Photo DSC03832k Referent und Veranstaltern war es ein Anliegen, dass auch die Impfgegner angemessen zu Wort kommen müssten. Trotzdem merkte man natürlich bald, dass Professor Jilg kein Impfgegner ist - und mit seinen Argumenten konnte er sicher auch manche Skeptiker überzeugen. Als erstes belegte er anhand von Statistiken den Zusammenhang zwischen Impfung und beispielsweise der Ausrottung der Pocken sowie dem raschen Rückgang der Kinderlähmung seit Einführung der Schluckimpfung 1961 von 8 Erkrankungen pro 100.000 Einwohner in Deutschland 1960 auf 0,5 im Folgejahr und danach dem so gut wie völligen Verschwinden. Er stellte anschaulich die Herdenimmunität dar, die in allen Fällen, wo eine Übertragung der Krankheit nur von Mensch zu Mensch erfolgt, ab einem bestimmten Durchimpfungsgrad auch nicht Geimpfte vor der Infektion schützt. Dann setzte er sich mit den Argumenten der Impfgegner auseinander:

1. Argument: Wozu impfen, wenn die Krankheit schon ausgerottet ist? Antwort: Infektionskrankheiten sind nur scheinbar ausgerottet; wenn die Impfungsrate den Schwellenwert für die Herdenimmunität unterschreitet, flackert die Erkrankung wieder auf.
2. Argument: Gegen harmlose Kinderkrankheiten muss man doch nicht impfen! Antwort: In den meisten Fällen verlaufen die Kinderkrankheiten zwar harmlos und ohne Spätfolgen, aber beispielsweise trat in Deutschland 2006 bei 2,2% der gemeldeten Fälle von Masern eine Lungenentzündung auf, bei 0,3% eine Gehirnentzündung und bei 0,04% eine Gehirnhautentzündung; ein Patient verstarb. Der Anteil der nicht Geimpften lag bei 89%, 5% hatten nur eine Impfung.
3. Argument: Impfungen haben oft schwere Nebenwirkungen. Antwort: Schwere Komplikationen sind sehr selten, die heutigen Impfstoffe sind sehr gut verträglich. Bleibende Schäden oder Todesfälle als gesicherte Folgen heutiger Standardimpfungen sind nach gegenwärtigem Kenntnisstand unwahrscheinlich.
4. Das kindliche Immunsystem wird durch die vielen sehr frühen Impfungen (Rotaviren 6 Wochen, Sechsfachimpfung 2 Monate) überlastet. Antwort: Schon bei der Geburt wird das Kind ungleich mehr Fremdstoffen ausgesetzt als bei einer Impfung. Das Immunsystem ist darauf eingerichtet.

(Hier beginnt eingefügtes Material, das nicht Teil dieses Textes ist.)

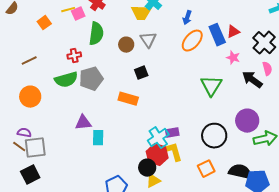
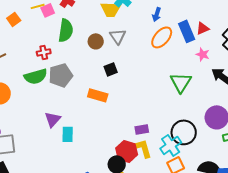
purple triangle: (83, 123) -> (53, 119), turned -42
cyan cross: (158, 138) -> (171, 145), moved

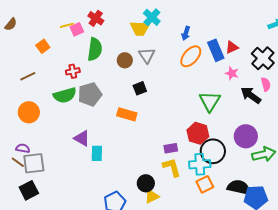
orange square: (14, 19) -> (43, 46), moved
purple triangle: (53, 119) -> (82, 138), turned -42
cyan cross: (171, 145) -> (200, 164), turned 30
red hexagon: (127, 151) -> (198, 133), moved

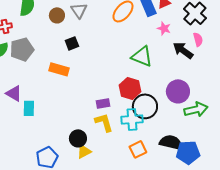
green triangle: (210, 101) -> (142, 56), turned -40
orange square: (205, 184) -> (138, 149), moved

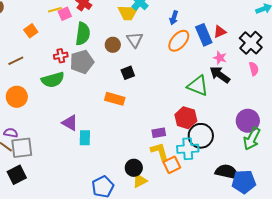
gray pentagon: (22, 49) -> (82, 62), moved
black arrow: (183, 50) -> (220, 75), moved
purple circle: (178, 91) -> (248, 121), moved
green arrow: (196, 109) -> (252, 139), turned 130
orange square: (138, 149) -> (172, 165), moved

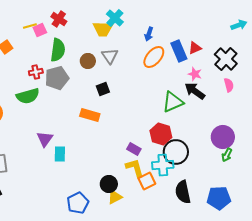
green triangle: (198, 86) -> (173, 102), turned -45
purple triangle: (70, 123) -> (45, 139), turned 36
purple rectangle: (159, 133) -> (134, 149), turned 40
green arrow: (252, 139) -> (227, 155), size x0.6
black semicircle: (227, 172) -> (183, 192), moved, turned -115

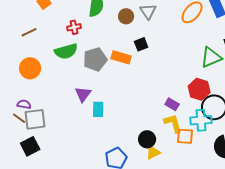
gray pentagon: (57, 78) -> (95, 59), moved
orange rectangle: (90, 115) -> (121, 57), moved
orange square: (147, 181) -> (185, 136), turned 30

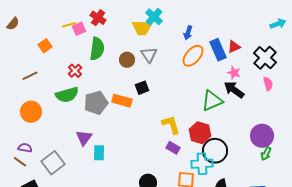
red cross: (74, 27) -> (75, 71), turned -32
gray square: (35, 119) -> (53, 163), moved, turned -30
yellow L-shape: (173, 123) -> (171, 125), moved

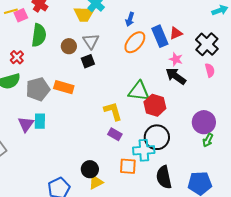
black square: (142, 88) -> (88, 61), moved
green triangle: (212, 101) -> (139, 91), moved, turned 30
red hexagon: (200, 133) -> (155, 105), moved
cyan rectangle: (99, 153) -> (40, 121), moved

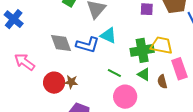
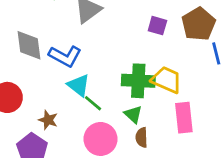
cyan triangle: (108, 35) -> (79, 85), moved
brown star: (71, 82) -> (48, 120), moved
brown semicircle: (162, 82) -> (142, 137), moved

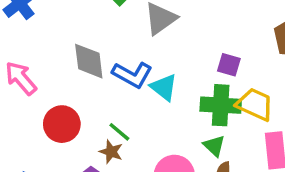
purple square: (157, 26) -> (229, 65), moved
cyan triangle: (79, 85) -> (164, 87), moved
green line: (93, 103) -> (119, 132), moved

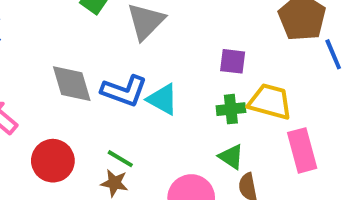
green cross: (221, 105) -> (231, 109), size x0.6

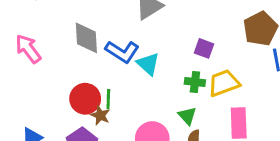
yellow trapezoid: (270, 102) -> (224, 83), turned -48
green line: (120, 159) -> (108, 99), turned 48
red circle: (53, 161) -> (85, 99), moved

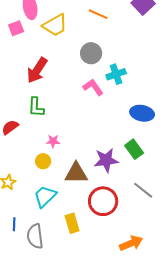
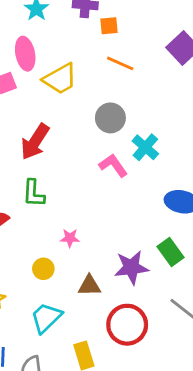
cyan cross: (116, 74) -> (145, 147), turned -30
pink star: (53, 141) -> (70, 238), moved
brown triangle: (76, 173) -> (89, 286), size x0.7

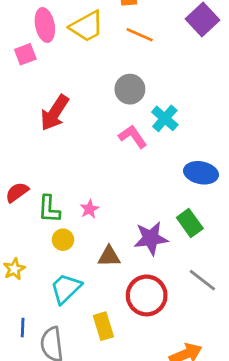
yellow trapezoid: (60, 79) -> (87, 26), moved
green L-shape: (34, 193) -> (49, 209), moved
pink star: (70, 238) -> (89, 209), turned -30

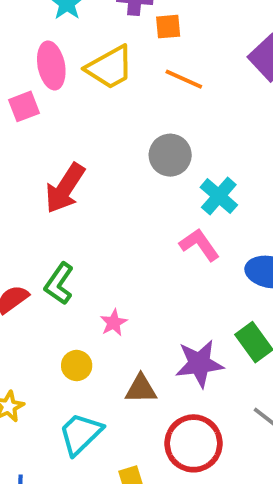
pink L-shape: (133, 137) -> (199, 245), moved
green L-shape: (49, 209) -> (59, 284), moved, turned 32

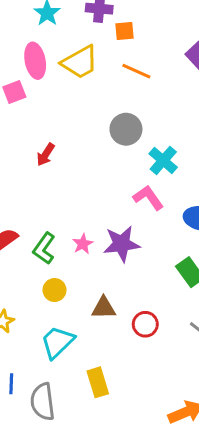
red arrow: (65, 188) -> (46, 155), size x0.6
green L-shape: (59, 284) -> (44, 248), moved
pink star: (114, 323) -> (83, 244), moved
purple star: (199, 364) -> (121, 244), moved
red circle: (194, 443) -> (145, 324), moved, size x0.6

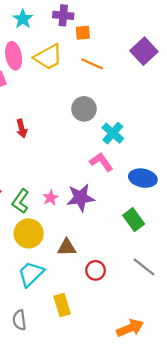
red arrow: (46, 155) -> (22, 128), turned -48
yellow circle: (54, 290) -> (29, 233), size x1.6
red circle: (145, 324) -> (96, 270), moved
gray semicircle: (43, 402) -> (19, 320), size x0.7

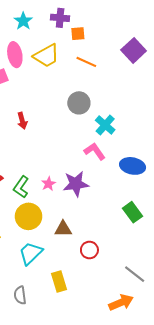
green rectangle: (134, 220) -> (133, 212), moved
gray line: (144, 267) -> (135, 274), moved

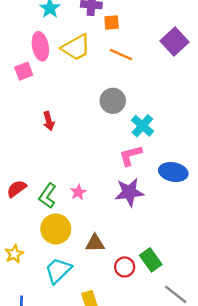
pink L-shape: (95, 151) -> (131, 155), turned -70
purple star: (76, 184) -> (129, 192), moved
green rectangle: (133, 212) -> (151, 260), moved

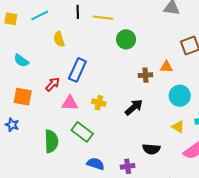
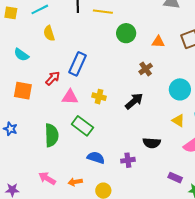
yellow semicircle: (59, 39) -> (49, 33), moved
orange triangle: (166, 67) -> (158, 42), moved
brown cross: (145, 75) -> (146, 69), turned -32
blue star: (12, 125) -> (10, 129), moved

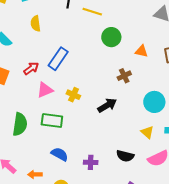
pink triangle: (70, 97) -> (45, 90), turned -36
green rectangle: (82, 126) -> (52, 120), turned -40
black semicircle: (152, 143) -> (125, 156), moved

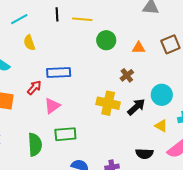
blue rectangle: (58, 59) -> (59, 72), turned 65
yellow cross: (73, 95) -> (108, 103), moved, size x1.6
black arrow: (107, 105) -> (136, 107), moved

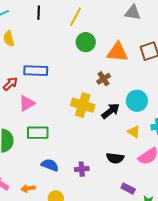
yellow line: (82, 19) -> (76, 17), moved, turned -72
orange triangle: (139, 48) -> (117, 52), size x1.6

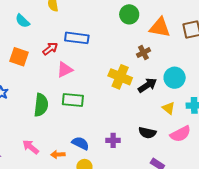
blue semicircle: (50, 165) -> (80, 143), moved

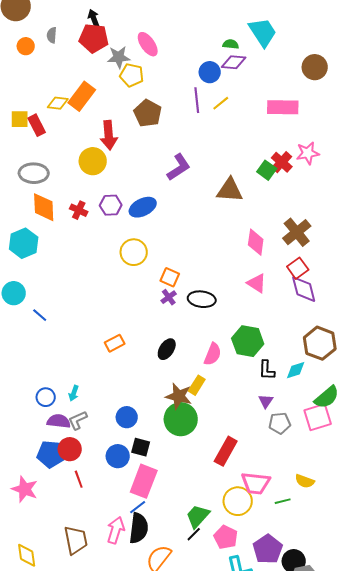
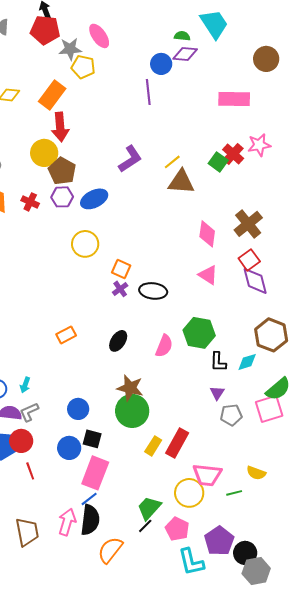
orange rectangle: (82, 96) -> (52, 95), moved
yellow line: (221, 103) -> (172, 162), moved
brown pentagon: (148, 113) -> (62, 171), moved
yellow rectangle: (197, 385) -> (153, 446), moved

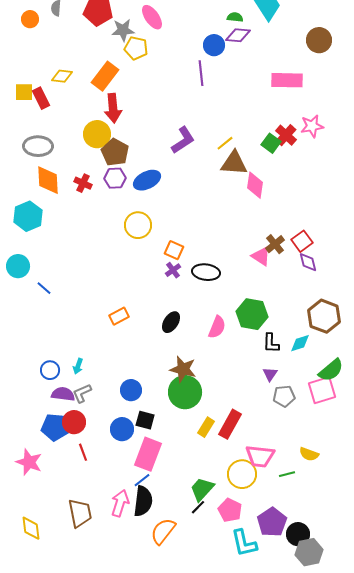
brown cross: (248, 224) -> (275, 244), moved, size x0.7
pink diamond: (207, 234) -> (255, 185), moved
purple diamond: (255, 281) -> (308, 262), size x0.7

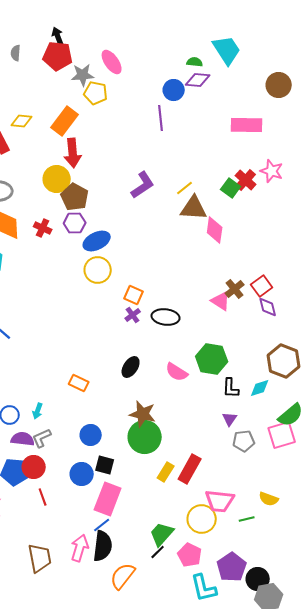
pink star: (312, 126) -> (272, 171), turned 30
blue ellipse: (147, 180) -> (97, 241), moved
orange rectangle: (119, 316) -> (79, 383), moved, turned 54
pink semicircle: (217, 327) -> (177, 372), turned 100

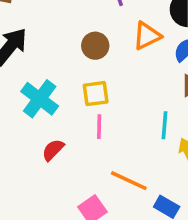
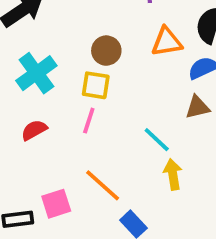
brown circle: (95, 46) -> (106, 51), moved
cyan line: (165, 125) -> (157, 140), turned -68

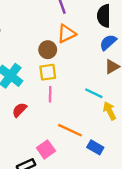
orange triangle: (167, 42) -> (66, 34), moved

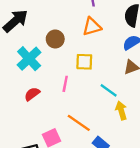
brown circle: (48, 50) -> (55, 39), moved
yellow square: (48, 72) -> (84, 62), moved

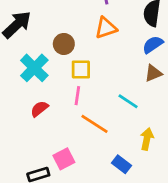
yellow square: (84, 62) -> (81, 70), moved
yellow arrow: (121, 111) -> (147, 139), moved, turned 30
orange line: (79, 123) -> (94, 124), moved

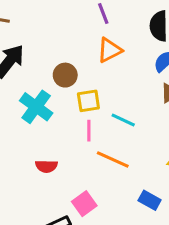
cyan line: (128, 101) -> (123, 120), moved
red semicircle: (39, 109) -> (46, 166), moved, turned -132

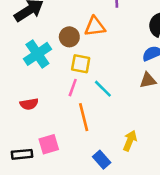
orange triangle: (110, 50) -> (95, 27), moved
orange line: (113, 160) -> (84, 117), turned 32
red semicircle: (46, 166) -> (29, 104), turned -30

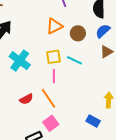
brown circle: (69, 37) -> (78, 33), moved
cyan line: (103, 89) -> (74, 60), moved
orange line: (84, 117) -> (48, 98), moved

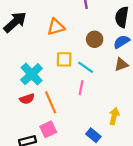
orange triangle: (54, 26) -> (56, 27), moved
cyan cross: (20, 61) -> (32, 74), moved
pink line: (54, 76) -> (81, 88), moved

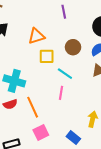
yellow square: (64, 59) -> (47, 56), moved
cyan cross: (32, 74) -> (14, 81), turned -30
pink square: (48, 129) -> (41, 133), moved

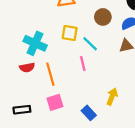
yellow square: (47, 56) -> (70, 33), moved
pink line: (61, 93) -> (83, 64), turned -32

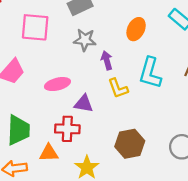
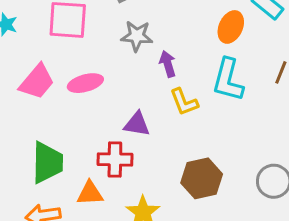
orange ellipse: (136, 29) -> (231, 27), moved
pink ellipse: (57, 84) -> (85, 83), moved

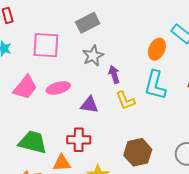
gray star: (137, 36) -> (93, 56), turned -30
purple triangle: (137, 124) -> (89, 105), moved
green trapezoid: (47, 162) -> (33, 142), turned -76

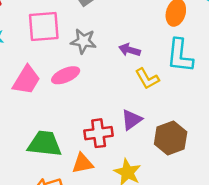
gray star: (93, 56) -> (83, 41), moved, turned -30
purple arrow: (114, 75) -> (129, 50), turned -48
purple triangle: (89, 105) -> (132, 120), moved, turned -36

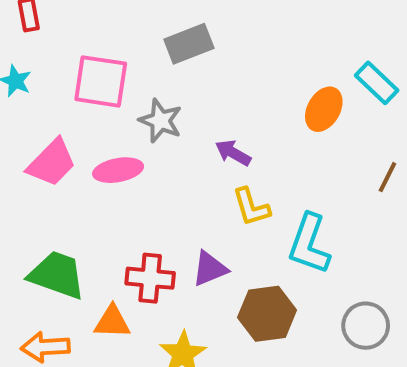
cyan L-shape: (180, 56) -> (309, 244), moved

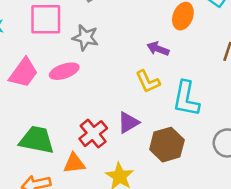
purple arrow: (233, 153) -> (158, 49), moved
red cross: (150, 278) -> (93, 134), turned -36

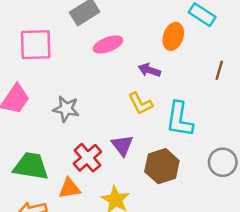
gray star: (85, 38) -> (66, 109), moved
pink ellipse: (64, 71) -> (108, 45), moved
purple triangle: (128, 122) -> (122, 145), turned -35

Professor Jilg stellte die Impfempfehlungen der Ständigen Impfkommission (STIKO 2015, im Internet z. B. auf der Homepage des Robert-Koch-Instituts zu finden) für Säuglinge und Kleinkinder vor und ging auf die Bedeutung der einzelnen Impfungen näher ein. Er begrüßte die Sechsfachimpfung im Säuglingsalter, weil sich mit 11 statt 37 Stichen die Zahl der möglichen Nebenwirkungen wie Rötungen, Schwellungen, Schmerzen und Fieber reduziere. Dem Einwand aus dem Publikum, dass Eltern damit nur die Wahl zwischen allen sechs Impfungen oder keiner hätten, begegnete er mit der Information, dass es doch auch Einzelimpfstoffe oder solche mit weniger Kombinationen gebe.
Ausführlich ging er auch auf die Grippe ein, die symptomlos oder als harmlose Erkältungskrankheit verlaufen, aber auch zum Tod führen könne. Auch hier folgte er der Empfehlung der STIKO, dass sich alle Menschen über 60, Schwangere, Kinder, Jugendliche und Erwachsene mit chronischer Lungen-, Herz-, Kreislauf- oder Stoffwechselerkrankung und Menschen in Einrichtungen mit hohem Publikumsverkehr sowie im medizinischen Bereich mit Patientenkontakt impfen lassen sollen. Er räumte allerdings ein, dass der Grippeimpfstoff, dessen Zusammensetzung jährlich längere Zeit vorher von der WHO neu bestimmt wird, so wie letztes Jahr oft nicht gut an die schließlich in der Saison auftretenden Influenzaviren angepasst ist und dann gerade bei älteren Menschen kaum wirkt.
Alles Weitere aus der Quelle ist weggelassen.